Physiology Revision: Muscle Structure and Function Flashcards
What are the layers of muscle fibers?
Muscle tissue - Fascicles (bundles of muscle fibers) - Muscle fibers - Myofibrils - Sacromeres
What are the two muscle fiber architectures?
Parallel - Parallel fibers can quickly change their length but are weaker because they have less fibers per cross-sectional area
Pennate - Pennate fibers are diagonal and stronger because they have a greater PCSA (physiological cross sectional area) but slower
What are the components of the neuromuscular junction?

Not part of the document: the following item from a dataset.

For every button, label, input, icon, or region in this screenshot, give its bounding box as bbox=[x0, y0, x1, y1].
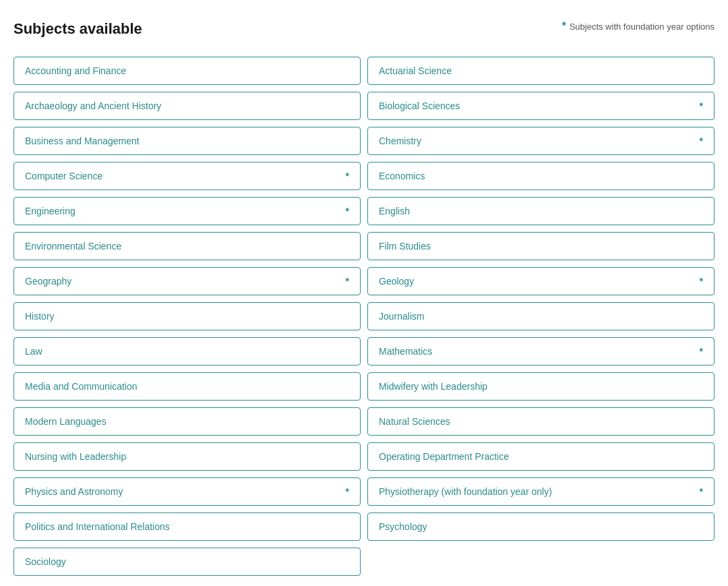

1) Axon terminal - ending of the axon
2) Neuromuscular endplate - interface btw motor neurons and muscle fibers
3) Synaptic cleft- where neurotransmitters (ACH) diffuse
Describe the AP propagating sequence.
1) AP reaches the axon terminal and depolarizes the membrane
2) Ca2+ channels open and calcium diffuses into the axon terminal and binds to proteins
3) Synaptic vesicles release Ach into neuromuscular junction and then bind to nicotinic receptors
4) Binding of Ach opens Na+ and K+ ion channels and more Na+ comes into muscle cell than K+ leaves, causing local depolarization of the membrane
5) Muscle fiber AP is generated at the depolarization travels down the T-tubules and then activates a DHR receptor which in turn activates a ryanodine receptor that opens Ca2+ channels
6) Ca2+ is then released from the SR and binds to troponin to move tropomyosin away from the actin binding sites causes sliding filament theory to take place
Can a single muscle fiber be innervated by two or more neurons?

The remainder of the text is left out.